Can you see the integrated circuit?

Data Transfer and Storage Exploration

Many integrated circuit systems, particularly in the multi-media and telecom domains, are inherently data dominant. For this class of applications, data transfer and storage largely determine cost and performance parameters. This is the case for chip size, since large memories are usually needed, performance, since accessing the memories may very well be the main bottleneck, and power consumption, since the memories and buses consume large quantities of energy. Even for systems with caches, the overall storage requirement has vital impact on the performance and power consumption, since it greatly influences the number of slow and power expensive cache misses. For the system development process, the designer must hence concentrate first on exploring the data transfer and storage to achieve a cost optimized end product.

Multi-processor system-on-chip

The next generation of embedded systems will be dominated by industrial and consumer devices, which are able to deliver communications and rich, scalable multimedia content anytime, anywhere. These wireless communication and multimedia applications (e.g. 3D games, advanced medical observation and supervision systems) will lead to the creation of extremely complex and dynamic code with huge resource requirements. Such systems can typically not be handled by a single micro-processor. Instead, a System on Chip with multiple processing elements, an MPSoC, is required. The processing elements will be heterogeneous in nature, and can be anything from a standard processor to more specialized or even field programmable hardware units. The key characteristics of the applications will be the intensive computation, the large data transfer and storage requirement, and the need for efficient resource management. In such systems it is essential to optimize the utilization of computational resources both statically at design time, and dynamically at run-time.

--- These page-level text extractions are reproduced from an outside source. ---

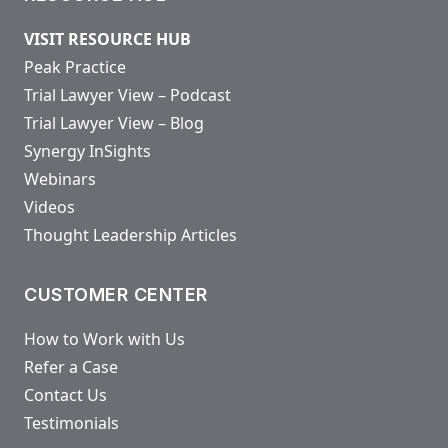
VISIT RESOURCE HUB
Peak Practice
Trial Lawyer View – Podcast
Trial Lawyer View – Blog
Synergy InSights
Webinars
Videos
Thought Leadership Articles
CUSTOMER CENTER
How to Work with Us
Refer a Case
Contact Us
Testimonials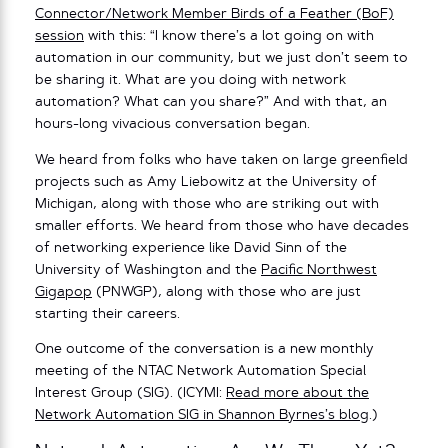
Connector/Network Member Birds of a Feather (BoF)
session
with this: “I know there’s a lot going on with
automation in our community, but we just don’t seem to
be sharing it. What are you doing with network
automation? What can you share?” And with that, an
hours-long vivacious conversation began.
We heard from folks who have taken on large greenfield
projects such as Amy Liebowitz at the University of
Michigan, along with those who are striking out with
smaller efforts. We heard from those who have decades
of networking experience like David Sinn of the
University of Washington and the
Pacific Northwest
Gigapop
(PNWGP), along with those who are just
starting their careers.
One outcome of the conversation is a new monthly
meeting of the NTAC Network Automation Special
Interest Group (SIG). (ICYMI:
Read more about the
Network Automation SIG in Shannon Byrnes’s blog
.)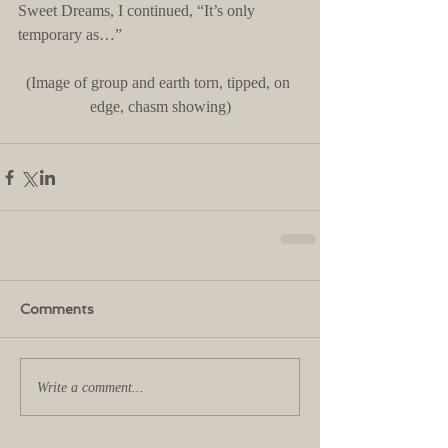
Sweet Dreams, I continued, “It’s only 
temporary as…”
(Image of group and earth torn, tipped, on 
edge, chasm showing)
Comments
Write a comment...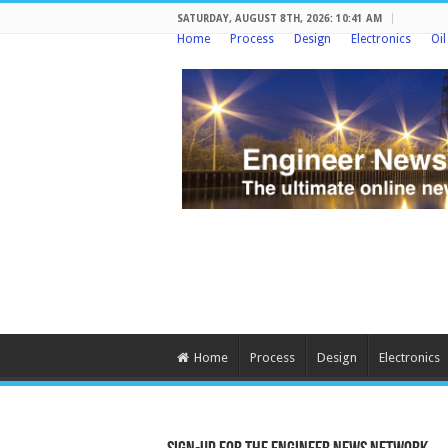
SATURDAY, AUGUST 8TH, 2026: 10:41 AM
Home
Process
Design
Electronics
Oi
Home
Process
Design
Electronics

We are cooperated closely with IMEC in Leuven, Belgium, regarding research in this domain. More information about the topic and the results of our work can be found at the following places:

Below you will find abstracs of a number of doctoral thesises defended in this research field at the CAS group.

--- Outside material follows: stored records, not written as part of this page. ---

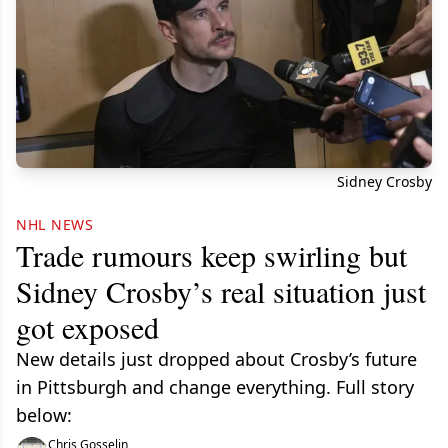
Sidney Crosby
NHL NEWS
Trade rumours keep swirling but
Sidney Crosby’s real situation just
got exposed
New details just dropped about Crosby’s future
in Pittsburgh and change everything. Full story
below:
Chris Gosselin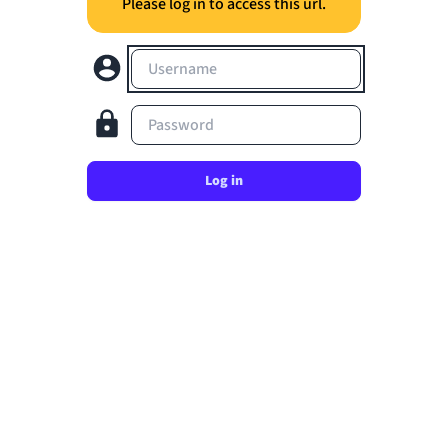
Please log in to access this url.
Username
Password
Log in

Hierarchical Memory Size Estimation for Loop Transformation and Data Memory Platform Exploration

In today's embedded systems, the memory hierarchy is rapidly becoming a major bottleneck in terms of power, performance and area, due to the very large amount of (memory related) data need to be transferred and stored (temporarily). This is especially the case for portable multi-media applications systems. These applications are characterized by deep loop nests and multi-dimensional arrays at the high level. Due to the dramatically increasing size and complexity of system-on-a-chip (SoC) designs and stringent time-to-market requirement, the methodology and tools for chip design must be raised to the system level. Early analysis tools are particularly critical in enabling SoC designers to take full advantage of the many architectural options available. For memory optimization, the early high level techniques aim either to design an optimal memory platform for a given application or to optimize the application code in order to take advantage of the memory platform features, or even both. Loop transformation is such an important high level optimization technique. It modifies the execution order of loops and statements without changing the application functionality. Existing loop transformation algorithms are all performed based either on reduction of data access lifetime and on improvement in data locality and regularity to steer selection of loop transformations. These are, however, very abstract cost functions which do not represent the exact memory size requirement of the arrays and how the data will be mapped onto the memory platform later on. Existing algorithms all result in one final loop transformation solution. As different loop transformations may result in optimal utilization for different memory platform instances, ad-hoc decisions at this stage without estimating their impact on the actual hierarchy utilization can lead to a final sub-optimal solution. An evaluation of later design stages' effort is hence required. On the other hand, there usually exist a huge number of loop transformation possibilities, the estimation is required to be performed repeatedly and its computation time of the estimation technique also becomes critical to make it useful during the loop transformation search space exploration.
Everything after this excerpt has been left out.